What to Wear in the Sauna at Sauna House and around the World

What to Wear in the Sauna at Sauna House and around the World

Here at Sauna House®, we often get asked the same question from new sauna-goers: “What should I wear in the sauna?”

If this is your first rodeo, we’ve got you covered. We break down exactly what you should wear and what you should bring to make your experience as enjoyable as possible. We'll even take it a step further to cover something equally as interesting: what people wear in saunas around the world! It might just win you some points at trivia or prepare you for your next epic travel adventure.

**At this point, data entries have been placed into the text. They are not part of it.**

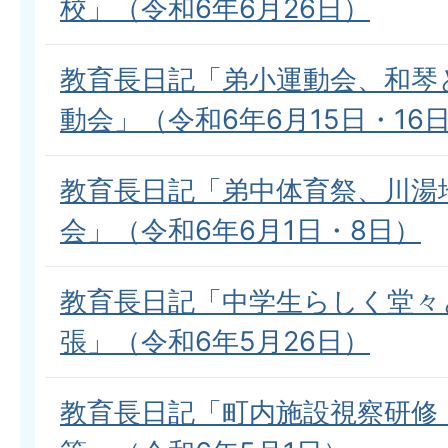
校」（令和6年6月26日）
教育長日記「弟小運動会、和琴
動会」（令和6年6月15日・16
教育長日記「弟中体育祭、川湯
会」（令和6年6月1日・8日）
教育長日記「中学生らしく堂々
張」（令和6年5月26日）
教育長日記「町内施設視察研修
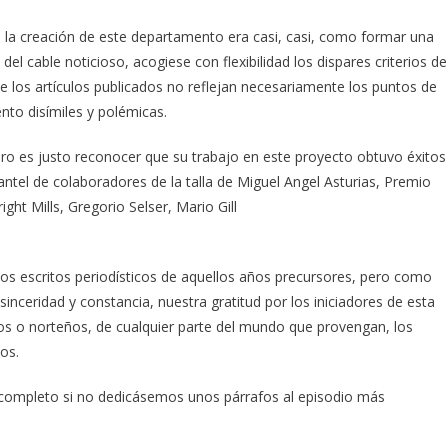
os, la creación de este departamento era casi, casi, como formar una
del cable noticioso, acogiese con flexibilidad los dispares criterios de
e los artículos publicados no reflejan necesariamente los puntos de
nto disímiles y polémicas.
ero es justo reconocer que su trabajo en este proyecto obtuvo éxitos
tel de colaboradores de la talla de Miguel Angel Asturias, Premio
ght Mills, Gregorio Selser, Mario Gill
os escritos periodísticos de aquellos años precursores, pero como
nceridad y constancia, nuestra gratitud por los iniciadores de esta
os o norteños, de cualquier parte del mundo que provengan, los
os.
ncompleto si no dedicásemos unos párrafos al episodio más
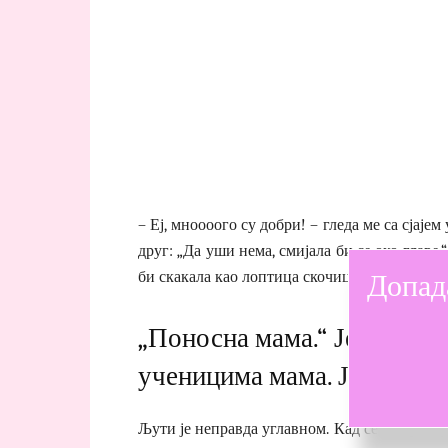
– Еј, мноооого су добри! – гледа ме са сјаје
друг: „Да уши нема, смијала би се око глав
Допад
би скакала као лоптица скочица од среће и см
„Поносна мама.“ Јер је у м
ученицима мама. Ја још по
Љути је неправда углавном. Кад се наљути, ј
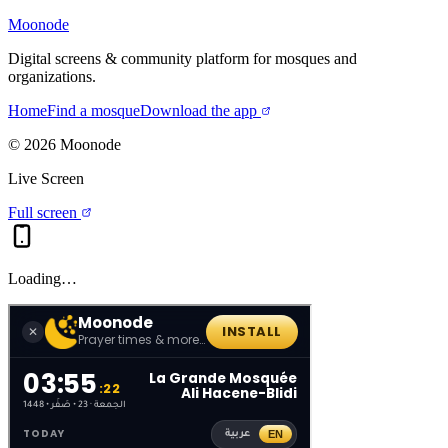
Moonode
Digital screens & community platform for mosques and
organizations.
Home
Find a mosque
Download the app
©
2026
Moonode
Live Screen
Full screen
Loading…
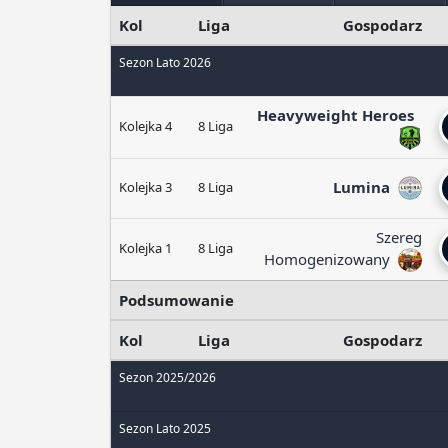
Kol
Liga
Gospodarz
Sezon Lato 2026
Heavyweight Heroes
Kolejka 4
8 Liga
Lumina
Kolejka 3
8 Liga
Szereg
Kolejka 1
8 Liga
Homogenizowany
Podsumowanie
Kol
Liga
Gospodarz
Sezon 2025/2026
Sezon Lato 2025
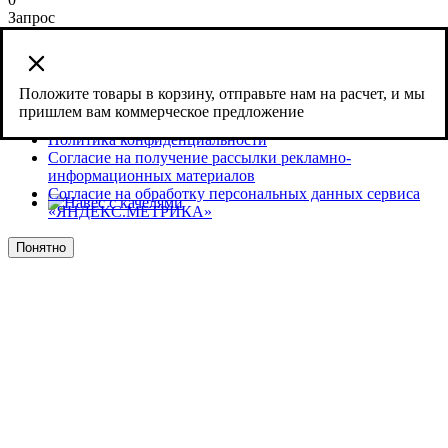
Запрос
Сайт использует cookies и сервис веб-аналитики Яндекс
Метрика, предоставляемый компанией ООО «ЯНДЕКС»,
119021, Россия, Москва, ул. Л. Толстого, 16.
Положите товары в корзину, отправьте нам на расчет, и мы
пришлем вам коммерческое предложение
Согласие на обработку персональных данных
Политика конфиденциальности
Согласие на получение рассылки рекламно-
информационных материалов
Согласие на обработку персональных данных сервиса
«ЯНДЕКС.МЕТРИКА»
Понятно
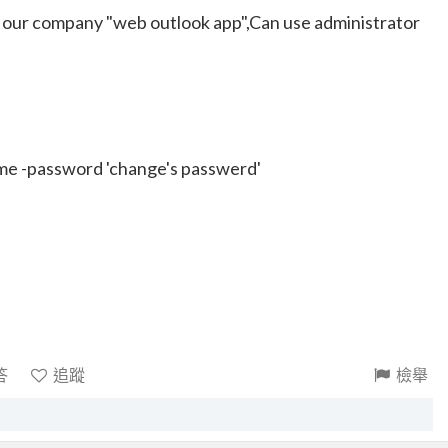
 our company "web outlook app",Can use administrator
ame -password 'change's passwerd'
答
追蹤
檢舉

In this blog post, you’ll learn:

  1. What to wear in a sauna
  2. What to wear in an infrared sauna
  3. Additional items to bring along for the sauna
  4. Sauna fashion from around the world

What to Wear in a Sauna

The world of sauna fashion is fascinating, and there are many different ways to dress for the sauna whether you prefer infrared or wooden. At Sauna House, we have a clear policy for our guests' comfort and privacy and to keep our spaces clean. Here’s what we have to say:

  1. Bathing suits are mandatory for all. We recommend a suit that's not too loose or too tight so you can maximize your comfort! We also recommend suits made of more natural and breathable materials - but the suit you’ve already got in your closet will work.
  2. No outside footwear in the bathhouse. We're sort of the opposite of "no shirt, no shoes, no service." At Sauna House, shower shoes are allowed if you so please, but other bathhouses may have different policies. 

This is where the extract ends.